[Records from a data collection]
%%

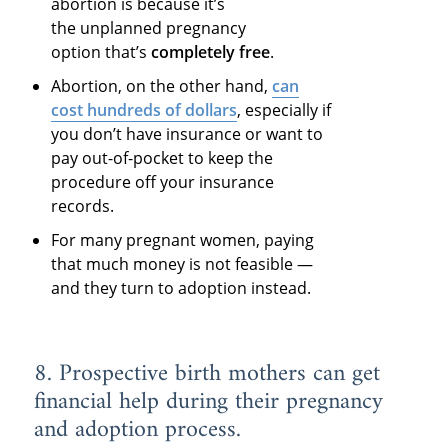
abortion is because it’s
the unplanned pregnancy
option that’s
completely free
.
Abortion, on the other hand,
can
cost hundreds of dollars
, especially if
you don’t have insurance or want to
pay out-of-pocket to keep the
procedure off your insurance
records.
For many pregnant women, paying
that much money is not feasible —
and they turn to adoption instead.
8. Prospective birth mothers can get
financial help during their pregnancy
and adoption process.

%%

Brief:
Pictures don't belong in the copy. Transcribe every record exactly as it appears.

Answer:
abortion is because it’s
the unplanned pregnancy
option that’s
completely free
.
Abortion, on the other hand,
can
cost hundreds of dollars
, especially if
you don’t have insurance or want to
pay out-of-pocket to keep the
procedure off your insurance
records.
For many pregnant women, paying
that much money is not feasible —
and they turn to adoption instead.
8. Prospective birth mothers can get
financial help during their pregnancy
and adoption process.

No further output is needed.